Exercise prompt :: Could you give the data below again exactly, apart from the pictures?

Given records ::

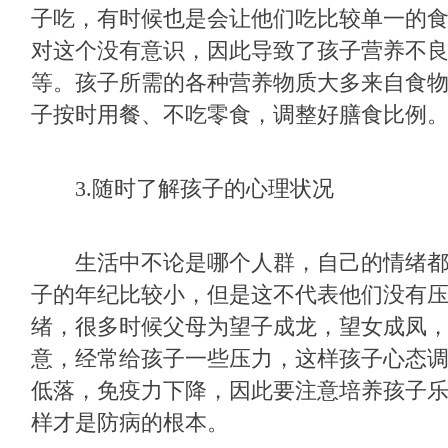
子吃，有时候也是会让他们吃比较单一的
对这个没有意识，因此导致了孩子营养不
等。孩子所需的各种营养物质大多来自食
子按时用餐、不吃零食，调整好膳食比例
3.随时了解孩子的心理状况
生活中不论是哪个人群，自己的情绪都
子的年纪比较小，但是这不代表他们没有
绪，很多时候父母为望子成龙，望女成凤
意，经常给孩子一些压力，这样孩子心态
低落，免疫力下降，因此要注意培养孩子
样才是防病的根本。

Solution for this task ::
子吃，有时候也是会让他们吃比较单一的
对这个没有意识，因此导致了孩子营养不
等。孩子所需的各种营养物质大多来自食
子按时用餐、不吃零食，调整好膳食比例
3.随时了解孩子的心理状况
生活中不论是哪个人群，自己的情绪都
子的年纪比较小，但是这不代表他们没有
绪，很多时候父母为望子成龙，望女成凤
意，经常给孩子一些压力，这样孩子心态
低落，免疫力下降，因此要注意培养孩子
样才是防病的根本。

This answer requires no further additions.